Unfortunately, the one take/one shot business doesn’t really achieve much for the film; on paper, it’s “more realistic” for what is supposed to be a live stream but in practice, there’s little here that makes much of a difference between this and other POV sanatorium movies, so things never get terribly exciting. To be fair, there are couple of pretty clever shocks, and the practical (and live) effects are certainly fun to behold.

Sleepwalk (1986): This is the tale of a woman whose life is slowly being made weirder thanks to an ancient Chinese manuscript she is translating for a dubious Chinese doctor (whose henchmen is a young Tony Todd). In tone and style, Sara Driver’s movie is a very typical piece of mid-80s New York independent filmmaking, so expect a sense of the surreal, good taste in music, and a lot of beautiful shots of dirty city streets, as well as a floating and meandering plot carried by actors – in this case it’s mostly Suzanne Fletcher doing the work – who love making strange, deadpan acting decisions.

Too Late the Hero (1970): A few years of a wonderfully idiosyncratic career after The Dirty Dozen, director Robert Aldrich returned to the men on a mission style of war movie. Where some viewers – not me, mind you - read the brutal finale of the earlier movie as pure action movie glorification of violence, really nobody will be able to interpret this war movie that way. Too emotionally brutal is Aldrich’s portrayal of a group of soldiers (including Michaela Caine, Cliff Robertson as the mandatory American, Ian Bannen and Denholm Elliott) to get confused about the film’s anti-war stance here. Apart from being honest and bitter about the way war compromises all human ethics, this is very much a meditation on fear, the concept of Cowardice, and the sometimes necessary irrationality of heroism committed by cowardly men.

It’s not a film that judges cowardice and fear like certain old-school war movies would have, but seems more interested in understanding what these words actually mean, and how different the breaking points of different men are.

Tuesday, June 1, 2021

In short: Man on a Swing (1974)

Lee Tucker (Cliff Robertson), the chief of police in an American small town, encounters one of the worst crimes his home has ever seen. A teenage girl has been murdered and later disposed off in a somewhat ritualistic seeming manner. Tucker – clearly a professional – starts on a methodical investigation that does not seem to be leading anywhere. Normal proceedings are very much interrupted when a man called Franklin Wills (Joel Grey) contacts the police. Factory worker by day and psychic in his free time, Wills has a strange charisma, and even stranger habits. He also seems to know details about the crime nobody but the police and the killer know about, which is of course the sort of thing Tucker is bound to notice.

Tucker begins to treat Wills like a puzzle to solve, at times using him like a genuine source, at times as a suspect, always as the sort of object that doesn’t quite fit into any category he – or anyone with a rational mindset – can completely comprehend.

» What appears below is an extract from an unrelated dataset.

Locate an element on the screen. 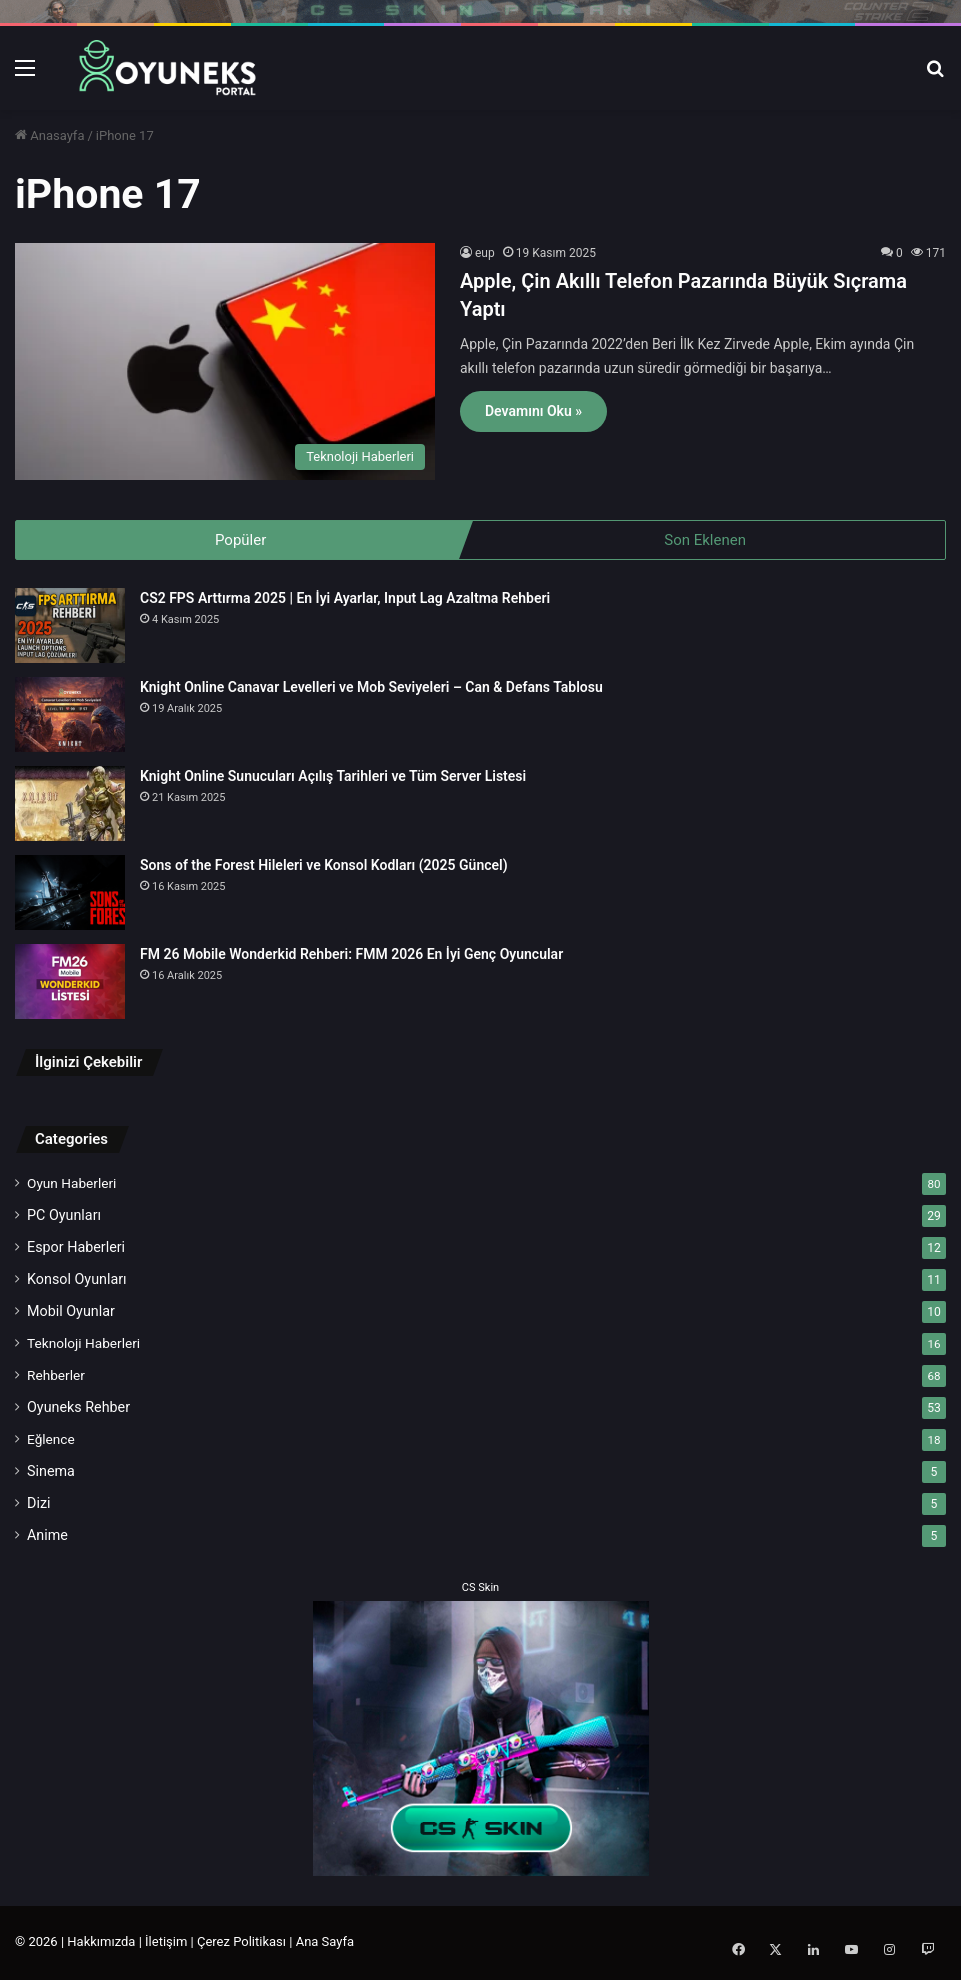 Image resolution: width=961 pixels, height=1980 pixels. Sons of the Forest Hileleri ve Konsol Kodları (2025 Güncel) is located at coordinates (324, 867).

On paper, Frank Perry’s Man on a Swing is a police procedural “based on true case”. The direction most often emphasises the detail-oriented elements of Tucker’s style of police work with a near documentarian eye, really focussing camera and audience eye on the way lines of investigation are arrived at and explored. Perry’s doing his best not to bore with this, though, often getting in and out of scenes with some kind of elegant or clever edit or another, never wasting his or our time on the details that have no bearing on cases or characters.

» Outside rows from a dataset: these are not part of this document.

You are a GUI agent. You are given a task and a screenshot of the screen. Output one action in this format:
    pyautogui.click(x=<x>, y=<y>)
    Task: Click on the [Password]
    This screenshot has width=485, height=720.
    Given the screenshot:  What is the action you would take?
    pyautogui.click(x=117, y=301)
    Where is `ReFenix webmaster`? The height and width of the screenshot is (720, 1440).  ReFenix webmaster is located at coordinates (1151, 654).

It’s only around Wills when the film seems to loosen its nearly documentary belt, music and camera work becoming much more consciously dramatic; that same contrast is mirrored in the acting styles of the film’s main characters: Cliff Robertson is all laid back and thoughtful, with small, precise gestures, where Grey is all nerve and shaking, quaking and jittering, mood-swings and tension.

These contrasts in style seem to me to be rather the point of the film, a successful if not always easy to watch attempt to portray a moment where two very different views of the world – a practical materialism and irrationalism – come into contact and onto a collision course. Throughout the film, there’s always the impression that Tucker and Wills can’t come to grips with each other because their respective toolboxes for viewing the world are simply not made to comprehend one another. So as much as Tucker tries to rationally understand Wills, and Wills tries to emotionally manipulate Tucker, they never do manage to get the other really as deeply into their grasps as they want to, not even with the film’s cold reveal at the end that suggests so many serial killer media to come.

Thursday, July 10, 2014

In short: The Great Northfield Minnesota Raid (1972)

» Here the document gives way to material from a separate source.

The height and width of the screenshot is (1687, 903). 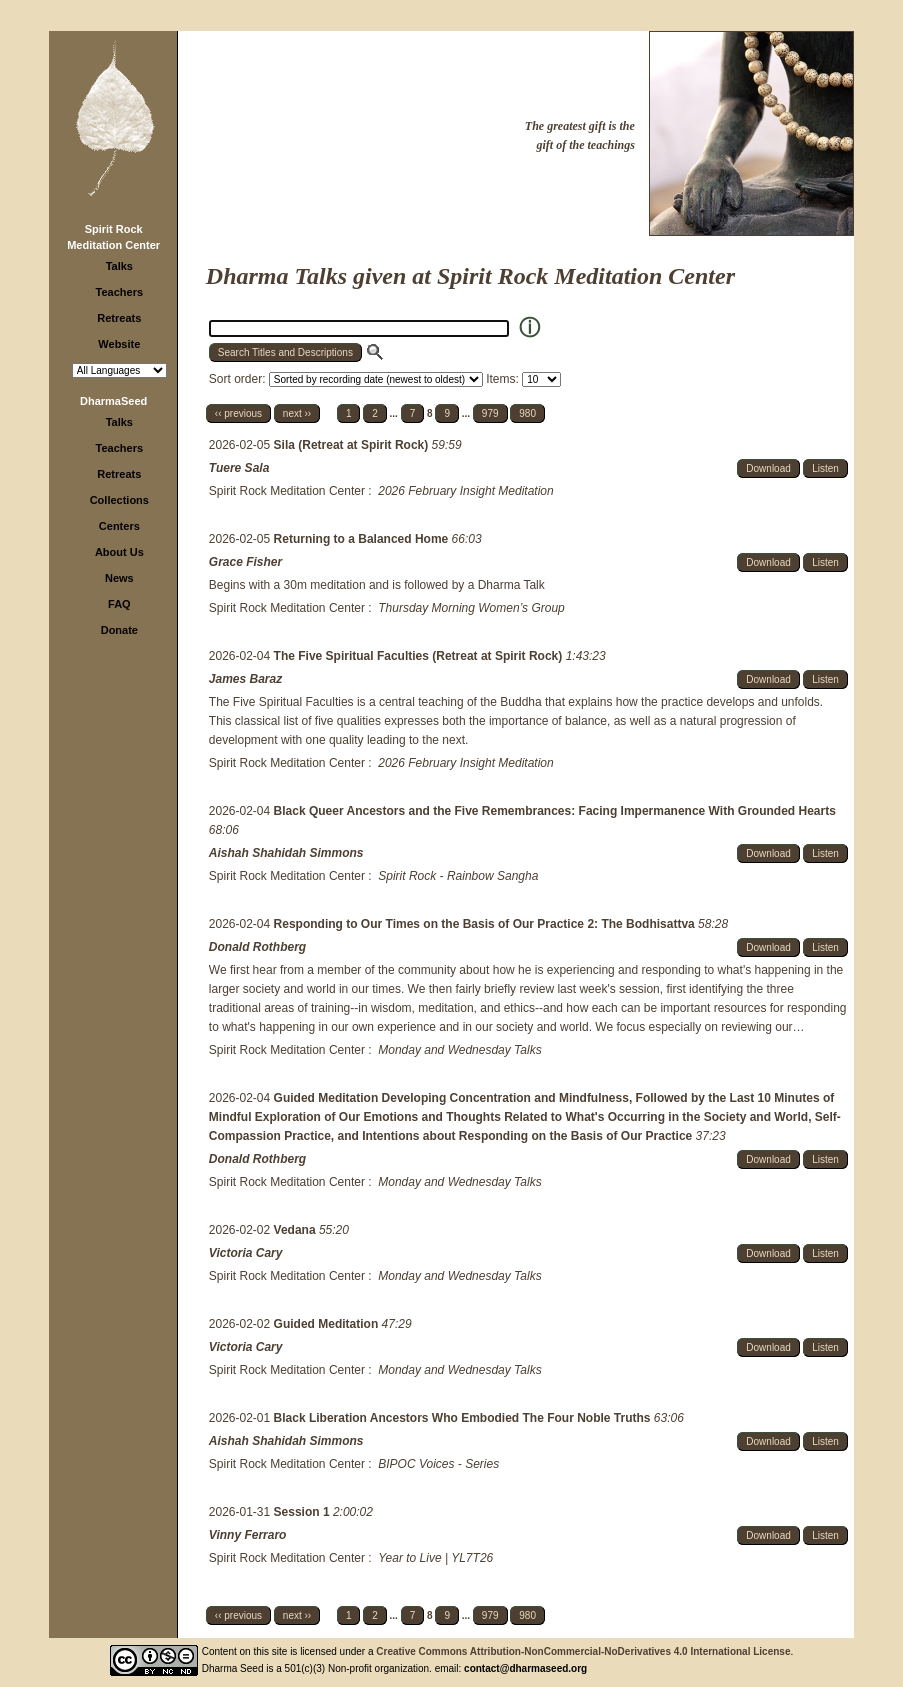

Sometimes it’s still surprising how damned strange 70s revisionist westerns could become, resulting in films like Philip Kaufman’s version of the James-Younger gang myth with Cliff Robertson as Cole Younger and Robert Duvall as Jesse James, a film that really lends itself to the question where the money to make it might have come from.

Surely, even in 1972, the idea of a cinema verité inspired, sometimes magically realist, sometimes ironically naturalistic western that spends its running time demythologizing the old myths about the old west while at the same time working hard to create some all of its own must have been a hard sell to the people holding the purse strings, post-hippie-dom or not. Because it is that sort of movie, Kaufman also finds space in his film for a slapstick baseball match, various digressions to emphasise the point that the USA of the time were country of immigrants (which means a lot of what the movies have taught us the West was about is wrong), satire against the rich and powerful, the absurd, the bizarre, and the lovingly observed quotidian. Kaufman shows such a good eye for the last one, as well as for the telling historical detail (even if it’s made up) that all of Raid’s disparate elements manage to fit together, if not as a narrative (just look at the people on the IMDB complaining about the film’s plot holes, missing the point of the film we’re talking about by miles), but as a strange yet believable world the characters inhabit.

It’s a film I find much easier to watch than to describe, an artefact of its time, trying to talk about its past and its present at once, yet still finding time for human warmth, humour and a sense of place that seems stronger exactly because the place Kaufman describes can’t ever have existed in the way he and his film pretend it has, just as the other, earlier movie idea of The West never existed.